La menace du président américain, Donald Trump, d'avoir recours à la clause de l'Accord de libre-échange nord-américain (ALENA) permettant l'annulation du traité a soulevé des questions sur ce que le Canada pourrait faire par rapport à cette stratégie de négociation plutôt musclée.

Selon plusieurs sources, la réponse est simple: rien.

Ottawa devrait demeurer à la table des négociations et c'est sans doute ce qu'il fera pour des raisons stratégiques, estiment ces spécialistes. Plusieurs hauts dirigeants du gouvernement fédéral sont aussi de cet avis, estimant que le pays protégera mieux ses intérêts en restant calme plutôt qu'en tapant du pied.

La pression se fait de plus en plus forte. M. Trump a commencé à dire qu'il voulait se prévaloir de l'article 2205 de l'ALENA, qui autorise un pays à se retirer du traité avec un préavis de six mois, parce qu'il croyait que cela effrayerait le Canada et le Mexique, et les pousserait à faire des compromis.

Le gouvernement mexicain a dit qu'il refuserait de négocier dans un tel contexte. Mais certains experts canadiens privilégient une approche complètement différente, soutenant que la patience produira probablement les résultats escomptés.

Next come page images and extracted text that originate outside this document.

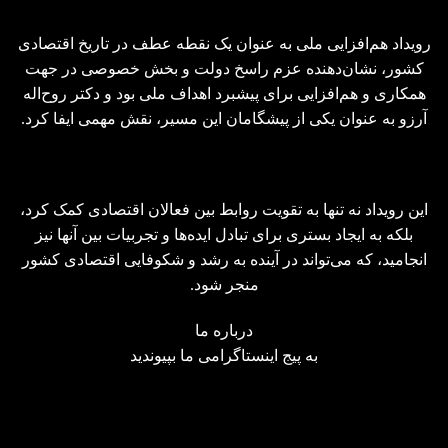
رویداد هم‌افزایی ملی به عنوان یک نقطه عطف در تاریخ اقتصادی
کشور، نشان‌دهنده عزم راسخ دولت و بخش خصوصی در جهت
همکاری و هم‌افزایی برای پیشبرد اهداف ملی بود و دکتر روح‌اله
آرزو به عنوان یکی از پیشگامان این مسیر، نقش مهمی ایفا کرد.
این رویداد نه تنها به تقویت روابط بین فعالان اقتصادی کمک کرد،
بلکه به ایجاد بستری برای تبادل ایده‌ها و تجربیات بین آنها نیز
انجامید، که می‌تواند در آینده به رشد و شکوفایی اقتصادی کشور
منجر شود.
درباره ما
به پیج
اینستاگرامی
ما بپیوندید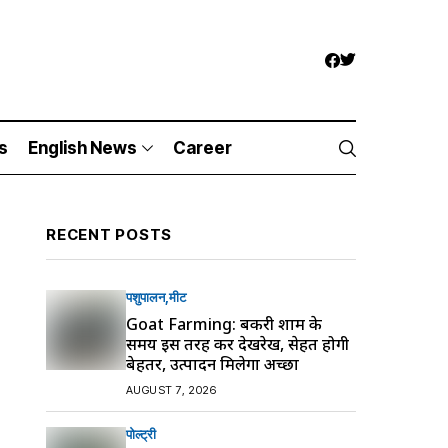
s
English News
Career
RECENT POSTS
पशुपालन
मीट
Goat Farming: बकरी शाम के
समय इस तरह करें देखरेख, सेहत होगी
बेहतर, उत्पादन मिलेगा अच्छा
AUGUST 7, 2026
पोल्ट्री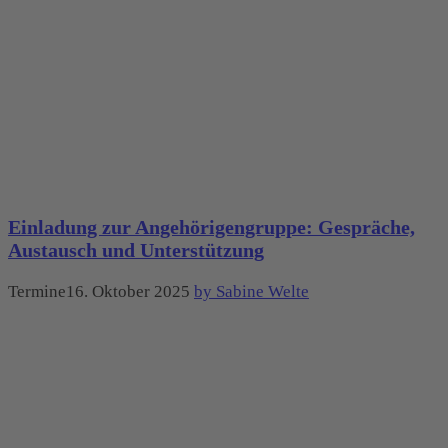
Einladung zur Angehörigengruppe: Gespräche,
Austausch und Unterstützung
Termine16. Oktober 2025
by Sabine Welte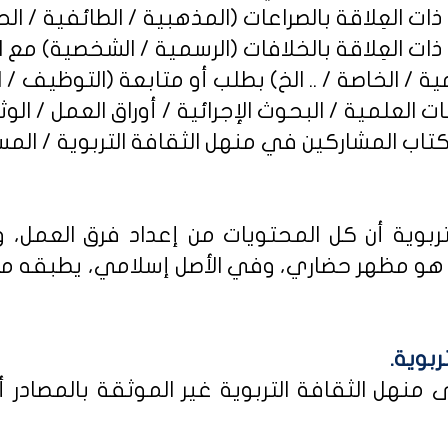
ربوية أن كل المحتويات من إعداد فرق العمل، و
و مظهر حضاري، وفي الأصل إسلامي، يطبقه من كا
ربوية.
نهل الثقافة التربوية غير الموثقة بالمصادر أو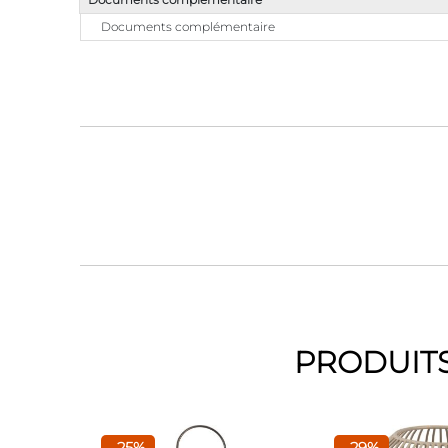
Documents complémentaire
PRODUITS
-25%
-29%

C'est le cas de celui qui a agi comme négociateur en chef du Canada lors des pourparlers pour l'ALENA en 1993, John Weekes.

«Aussi tentant que cela puisse l'être de dire "Eh bien, allez vous faire voir, nous quittons la table des négociations", je pense que ce serait préférable de continuer à négocier», a affirmé M. Weekes lors d'une entrevue réalisée durant une foire commerciale organisée par le Cato Institute, à Washington. Nous allons seulement dire «Écoutez, cette menace ne nous fera pas changer d'avis. Et si vous décidez après six mois ou quelque temps après de vous retirer, c'est à vos intérêts que vous allez nuire».»

La résistance est déjà en train de s'organiser à Washington.

Des membres du propre parti du président Trump ont commencé à exprimer de l'inquiétude. Certains membres de son cabinet ont souligné qu'un retrait de l'ALENA serait particulièrement douloureux pour les États profondément républicains ayant voté pour le milliardaire lors de la dernière élection et pour qui le Mexique représente un marché majeur pour leurs exportations de produits agricoles.

Le plus puissant lobby du monde des affaires américain, la U.S. Chamber of Commerce, qui bénéficie du soutien du parti républicain, tiendra d'ailleurs la semaine prochaine un événement pour l'ALENA auquel participeront les sénateurs du Kansas et du Texas, Pat Roberts et Ted Cruz.

Si Donald Trump met sa menace à exécution, de nombreux observateurs prédisent aussi une longue et complexe bataille devant les tribunaux en raison d'une contradiction entre l'Article 1 de la Constitution américaine, qui donne le pouvoir au Congrès de gérer le commerce international, et l'Article 2, qui place les traités internationaux sous la férule du président.